位置エネルギーは運動エネルギーへと変わり速度が上がり続ける。
そして俺の方向へ体の向きを変え突撃する。
最速の回転と最速の飛行。
2つの運動力が破壊力へと変わり俺の体にぶつかる。
「固くなる!」
体内の魔力がゴリゴリと減らさないと耐えれないほどの攻撃力。
だが耐えれない訳じゃ――
「……っち分かった。

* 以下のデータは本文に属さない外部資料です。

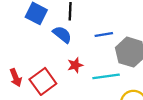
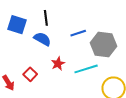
red square: (43, 81) -> (30, 74), moved, size x0.6

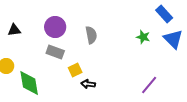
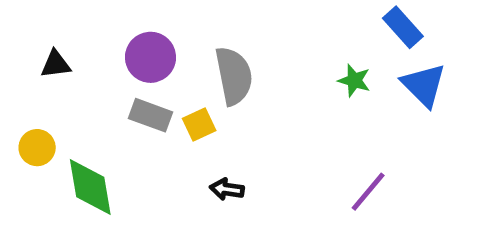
gray semicircle: (91, 35) -> (234, 76), size x1.4
yellow square: (75, 70) -> (199, 124), moved

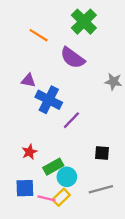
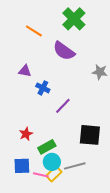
blue cross: (49, 100) -> (43, 88), size x0.6
black square: (102, 153) -> (90, 135), size x1.6
cyan circle: (67, 177) -> (52, 162), moved
gray line: (101, 189) -> (75, 166), moved

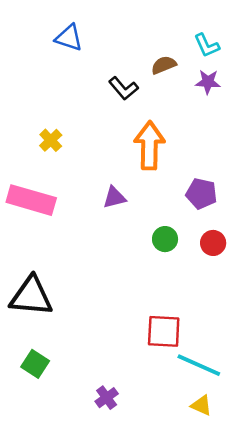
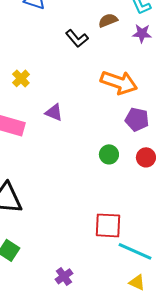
orange arrow: (149, 146) -> (119, 82), moved, turned 108
purple triangle: (114, 197) -> (54, 112), moved, turned 36

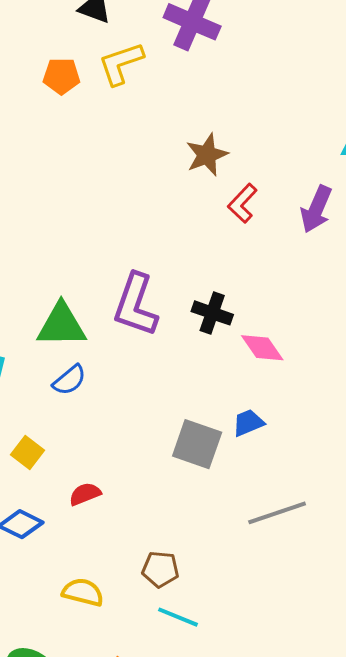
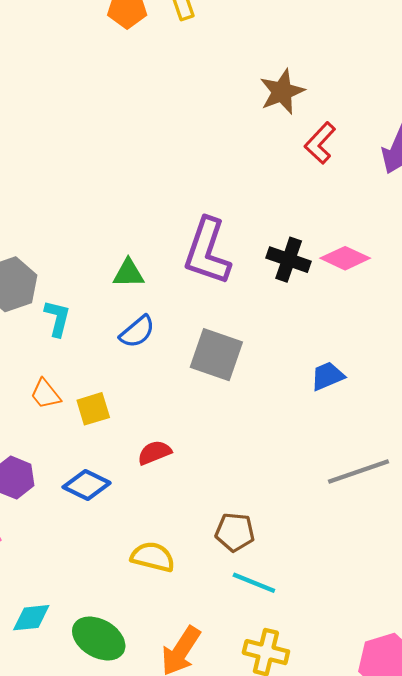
green triangle: (61, 325) -> (129, 273), size x0.6
pink diamond: (262, 348) -> (345, 258), moved, turned -30
gray square: (197, 444) -> (216, 355), moved
yellow square: (28, 453) -> (93, 409), turned 36

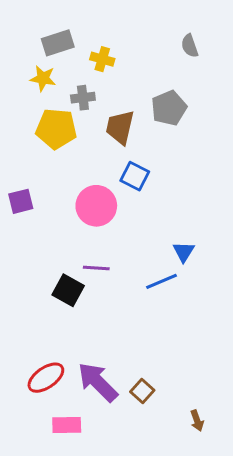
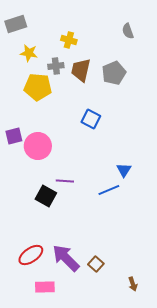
gray rectangle: (58, 43) -> (16, 24), moved
brown trapezoid: (120, 127) -> (81, 70), moved
pink circle: (96, 206) -> (38, 146), moved

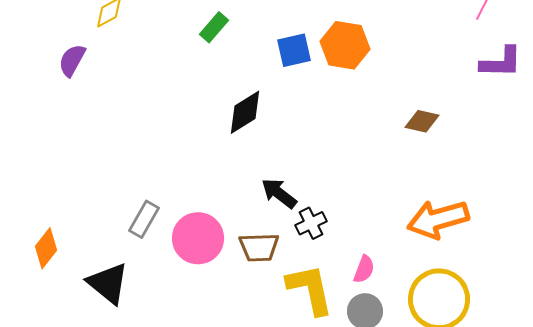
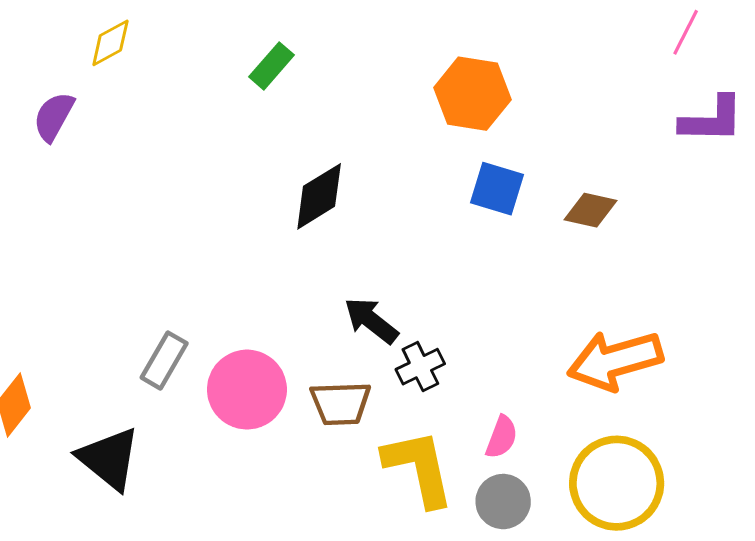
blue square: (294, 50) -> (497, 189), moved, turned 30

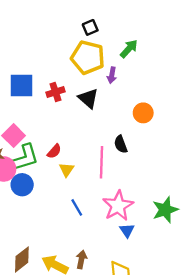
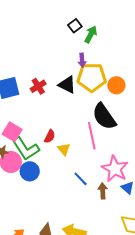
black square: (90, 27) -> (75, 26), moved
yellow pentagon: (88, 57) -> (92, 77), moved
black semicircle: (121, 144) -> (104, 117), size x1.8
green L-shape: (24, 158) -> (26, 149), turned 88
brown arrow: (81, 259) -> (103, 191), moved

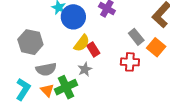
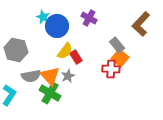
orange square: (156, 47) -> (120, 58), moved
green cross: (66, 87) -> (50, 93), turned -35
orange triangle: (47, 90) -> (50, 76), moved, size x1.5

後で文句言うんじゃねぇぞ」
高野竜が舌打ちをうちこちらへ手をかざす。
「ファイアストーム」
南根雫越しに放たれた魔法は南根雫の回転力に拍車をかける。
なくなりつつあった回転がまたも息を吹き返す。
そして火魔法も混じっているからかその回転に熱気が宿り多量の魔力でしか防げない一撃必殺の技へと進化を遂げる。
「バードストライク!」
俺の残り魔力では防げなくなり俺はそのまま胸の大半と腹を貫通される。
ゾンビだから体は再生する。
けど、残り魔力量的に継戦は無理か。
だったら。
俺は腕に刺したままの剣を取り高野竜の足元に向かって投げる。
藤川星奏はそのまま俺に向かってきて刀を構える。
俺はもう死ぬと理解した上で口元をニヤッとさせる。
南根雫はさっきの攻撃の勢いでまだ後ろの方にいる。
そして誰もが決まったと思って油断してるこの瞬間。
俺はニヤッとした口を開く。
「ソウルチェンジ」
俺は高野竜と入れ替わりすぐに足元に投げた剣を手に取る。
藤川星奏のその驚いた顔、もう刀抜いて殺しにかかってんもんな。
その体にはお前のお友達が入ってるってのに。
そして、高野竜。
理不尽に殺される思いを知りやがれ。
「グッバイ世界」
俺が首に剣を刺そうとした瞬間、南根雫が俺の体に触れていた。
「無効化」
その瞬間俺はさっきまでの絶望的な状態の体に戻される。
「理不尽だな」
「あんた達が私達にくれてきた物だよ。せいぜい味わって食べてね」
「食う前にこんなのゴミ確定だわ」
俺はそのまま藤川星奏に首を斬られそのまま地面に頭が落ちる。